→ Exercise objective:
Copy only those lines which run from the line containing "Take to Reach a Settlement" to the end of the entries below, both inclusive, exactly as written and with no pictures.

→ Information provided:
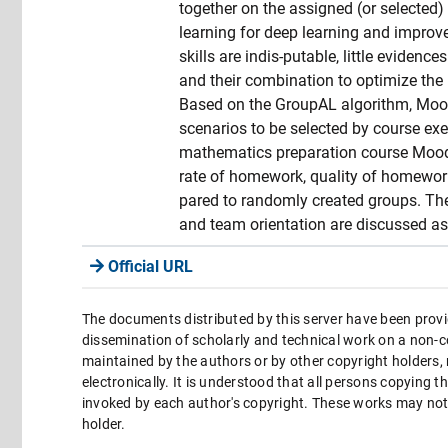
together on the assigned (or selected)
learning for deep learning and impro
skills are indis-putable, little evidenc
and their combination to optimize the l
Based on the GroupAL algorithm, Moo
scenarios to be selected by course exe
mathematics preparation course Moodl
rate of homework, quality of homework
pared to randomly created groups. The 
and team orientation are discussed as 
Official URL
The documents distributed by this server have been provi
dissemination of scholarly and technical work on a non-co
maintained by the authors or by other copyright holders,
electronically. It is understood that all persons copying 
invoked by each author's copyright. These works may not 
holder.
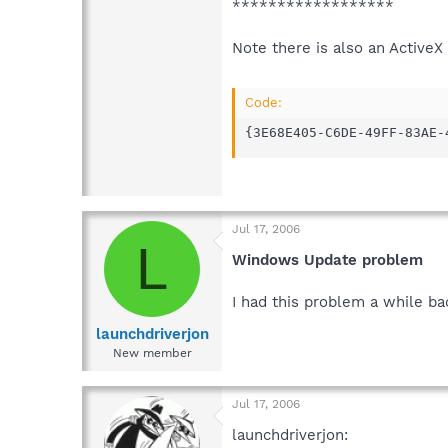
******************
Note there is also an ActiveX 
Code:
{3E68E405-C6DE-49FF-83AE-
Jul 17, 2006
L
Windows Update problem
I had this problem a while ba
launchdriverjon
New member
Jul 17, 2006
launchdriverjon:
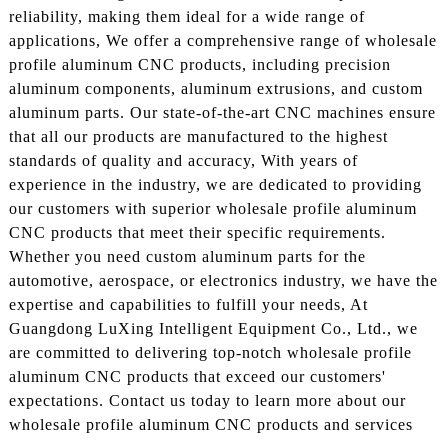
reliability, making them ideal for a wide range of
applications, We offer a comprehensive range of wholesale
profile aluminum CNC products, including precision
aluminum components, aluminum extrusions, and custom
aluminum parts. Our state-of-the-art CNC machines ensure
that all our products are manufactured to the highest
standards of quality and accuracy, With years of
experience in the industry, we are dedicated to providing
our customers with superior wholesale profile aluminum
CNC products that meet their specific requirements.
Whether you need custom aluminum parts for the
automotive, aerospace, or electronics industry, we have the
expertise and capabilities to fulfill your needs, At
Guangdong LuXing Intelligent Equipment Co., Ltd., we
are committed to delivering top-notch wholesale profile
aluminum CNC products that exceed our customers'
expectations. Contact us today to learn more about our
wholesale profile aluminum CNC products and services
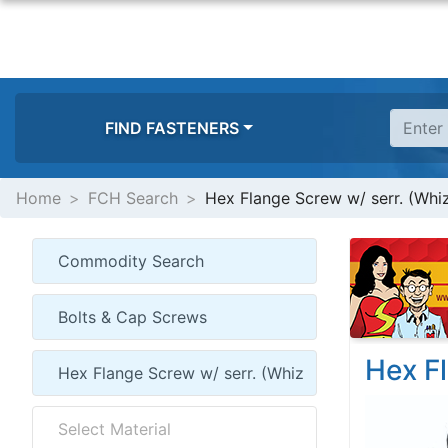
FIND FASTENERS
Home
FCH Search
Hex Flange Screw w/ serr. (Whi
Hex Fl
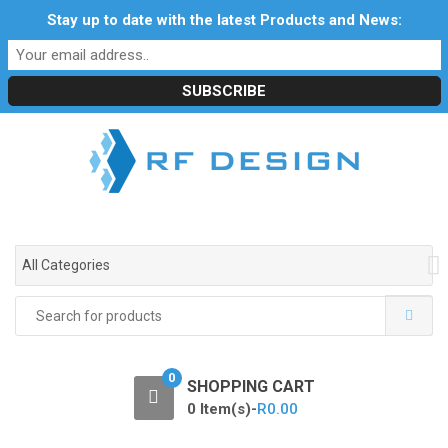
S
S
Stay up to date with the latest Products and News:
Profile
My Account
Downloads
Certificates
k
k
Social Responsibility
RF Calculators
Careers
i
i
POPI Act 2021
p
p
t
t
o
o
n
c
a
o
v
n
i
t
g
e
All Categories
a
n
t
t
Search
i
for:
o
n
0
SHOPPING CART
0 Item(s)-
R
0.00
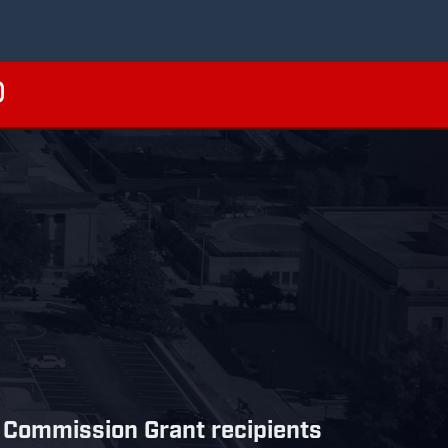
 Commission Grant recipients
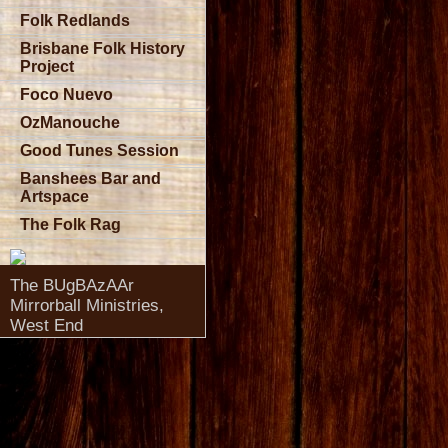
Folk Redlands
Brisbane Folk History
Project
Foco Nuevo
OzManouche
Good Tunes Session
Banshees Bar and
Artspace
The Folk Rag
The BUgBAzAAr
Mirrorball Ministries,
West End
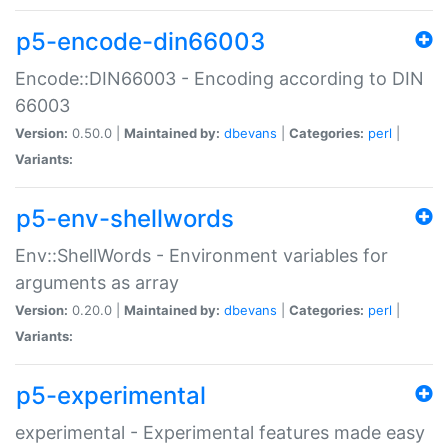
p5-encode-din66003
Encode::DIN66003 - Encoding according to DIN
66003
Version:
0.50.0 |
Maintained by:
dbevans
|
Categories:
perl
|
Variants:
p5-env-shellwords
Env::ShellWords - Environment variables for
arguments as array
Version:
0.20.0 |
Maintained by:
dbevans
|
Categories:
perl
|
Variants:
p5-experimental
experimental - Experimental features made easy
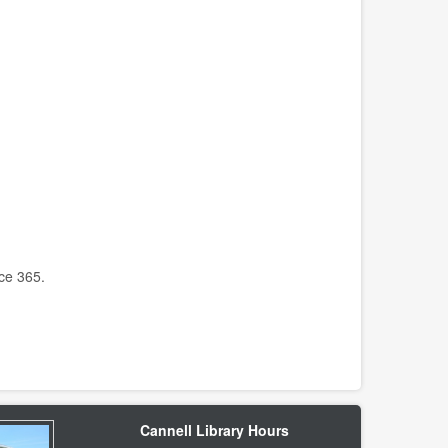
ice 365.
Cannell Library Hours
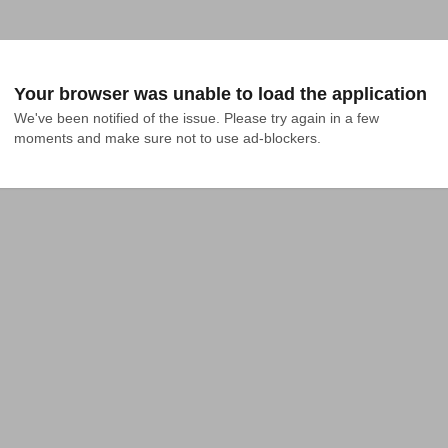
Your browser was unable to load the application
We've been notified of the issue. Please try again in a few 
moments and make sure not to use ad-blockers.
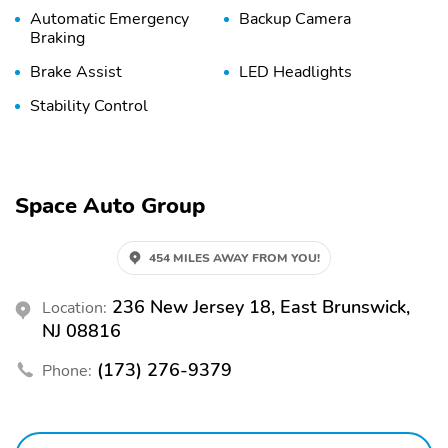
Automatic Emergency
Backup Camera
Braking
Brake Assist
LED Headlights
Stability Control
Space Auto Group
454 MILES AWAY FROM YOU!
236 New Jersey 18, East Brunswick,
Location:
NJ 08816
(173) 276-9379
Phone:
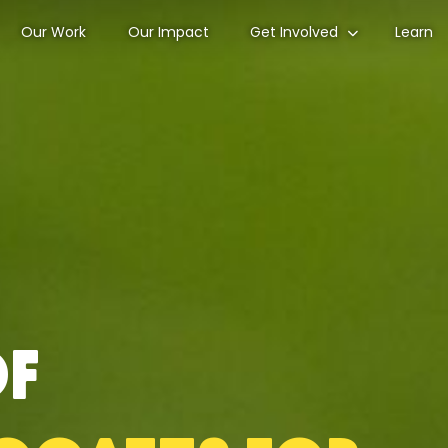
Our Work
Our Impact
Get Involved
Learn
of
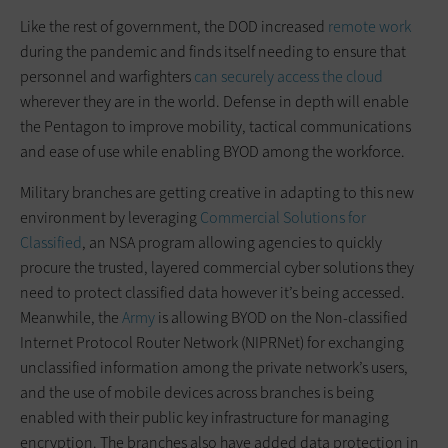
Like the rest of government, the DOD increased
remote work
during the pandemic and finds itself needing to ensure that
personnel and warfighters
can securely access the cloud
wherever they are in the world. Defense in depth will enable
the Pentagon to improve mobility, tactical communications
and ease of use while enabling BYOD among the workforce.
Military branches are getting creative in adapting to this new
environment by leveraging
Commercial Solutions for
Classified
, an NSA program allowing agencies to quickly
procure the trusted, layered commercial cyber solutions they
need to protect classified data however it’s being accessed.
Meanwhile, the
Army
is allowing BYOD on the Non-classified
Internet Protocol Router Network (NIPRNet) for exchanging
unclassified information among the private network’s users,
and the use of mobile devices across branches is being
enabled with their public key infrastructure for managing
encryption. The branches also have added data protection in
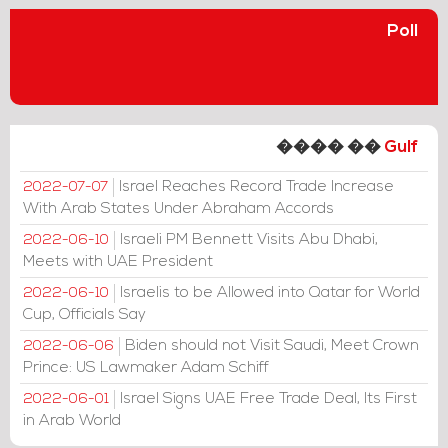
Poll
���� ��
Gulf
Israel Reaches Record Trade Increase
2022-07-07
With Arab States Under Abraham Accords
Israeli PM Bennett Visits Abu Dhabi,
2022-06-10
Meets with UAE President
Israelis to be Allowed into Qatar for World
2022-06-10
Cup, Officials Say
Biden should not Visit Saudi, Meet Crown
2022-06-06
Prince: US Lawmaker Adam Schiff
Israel Signs UAE Free Trade Deal, Its First
2022-06-01
in Arab World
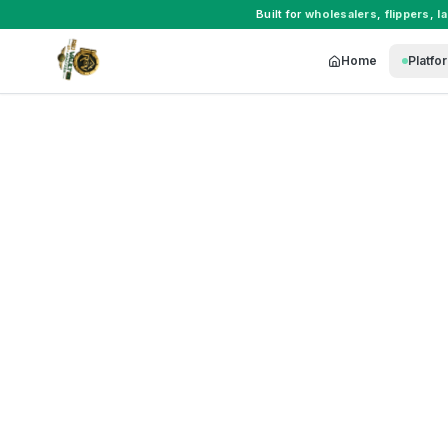
Built for
wholesalers
,
flippers
,
l
Home
Platfo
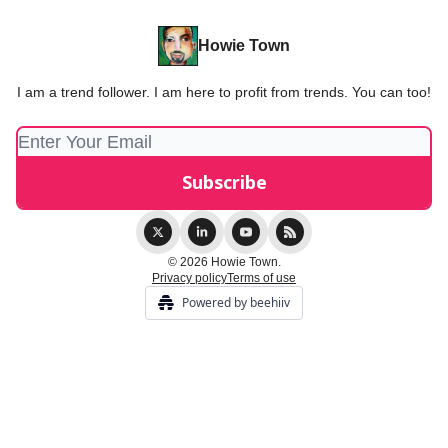
Howie Town
I am a trend follower. I am here to profit from trends. You can too!
© 2026 Howie Town.
Privacy policy
Terms of use
Powered by beehiiv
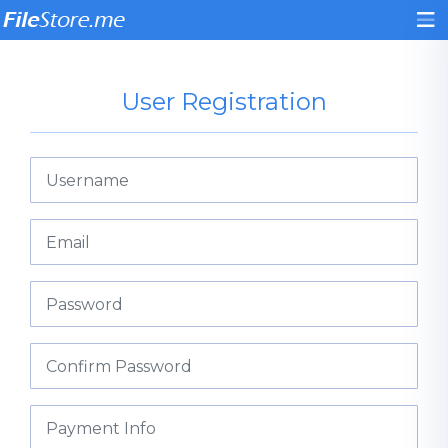
User Registration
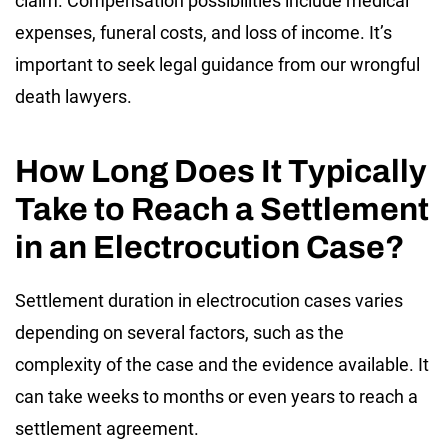
claim. Compensation possibilities include medical
expenses, funeral costs, and loss of income. It’s
important to seek legal guidance from our wrongful
death lawyers.
How Long Does It Typically
Take to Reach a Settlement
in an Electrocution Case?
Settlement duration in electrocution cases varies
depending on several factors, such as the
complexity of the case and the evidence available. It
can take weeks to months or even years to reach a
settlement agreement.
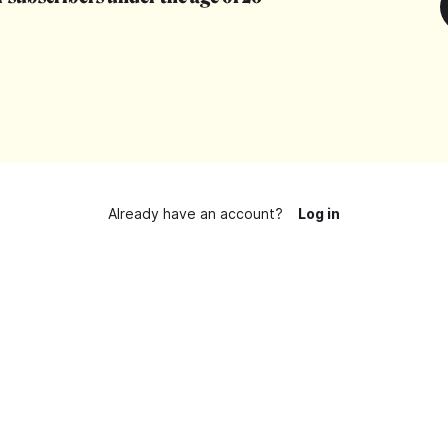
Already have an account?
Log in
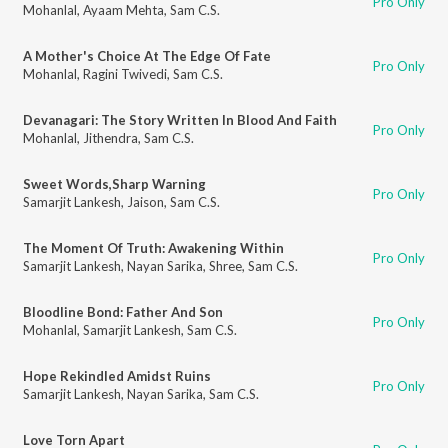
Pro Only
Mohanlal
,
Ayaam Mehta
,
Sam C.S.
A Mother's Choice At The Edge Of Fate
Pro Only
Mohanlal
,
Ragini Twivedi
,
Sam C.S.
Devanagari: The Story Written In Blood And Faith
Pro Only
Mohanlal
,
Jithendra
,
Sam C.S.
Sweet Words,Sharp Warning
Pro Only
Samarjit Lankesh
,
Jaison
,
Sam C.S.
The Moment Of Truth: Awakening Within
Pro Only
Samarjit Lankesh
,
Nayan Sarika
,
Shree
,
Sam C.S.
Bloodline Bond: Father And Son
Pro Only
Mohanlal
,
Samarjit Lankesh
,
Sam C.S.
Hope Rekindled Amidst Ruins
Pro Only
Samarjit Lankesh
,
Nayan Sarika
,
Sam C.S.
Love Torn Apart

→ Written response:
Take to Reach a Settlement
in an Electrocution Case?
Settlement duration in electrocution cases varies
depending on several factors, such as the
complexity of the case and the evidence available. It
can take weeks to months or even years to reach a
settlement agreement.
Already have an account?
Log in
Pro Only
Mohanlal
,
Ayaam Mehta
,
Sam C.S.
A Mother's Choice At The Edge Of Fate
Pro Only
Mohanlal
,
Ragini Twivedi
,
Sam C.S.
Devanagari: The Story Written In Blood And Faith
Pro Only
Mohanlal
,
Jithendra
,
Sam C.S.
Sweet Words,Sharp Warning
Pro Only
Samarjit Lankesh
,
Jaison
,
Sam C.S.
The Moment Of Truth: Awakening Within
Pro Only
Samarjit Lankesh
,
Nayan Sarika
,
Shree
,
Sam C.S.
Bloodline Bond: Father And Son
Pro Only
Mohanlal
,
Samarjit Lankesh
,
Sam C.S.
Hope Rekindled Amidst Ruins
Pro Only
Samarjit Lankesh
,
Nayan Sarika
,
Sam C.S.
Love Torn Apart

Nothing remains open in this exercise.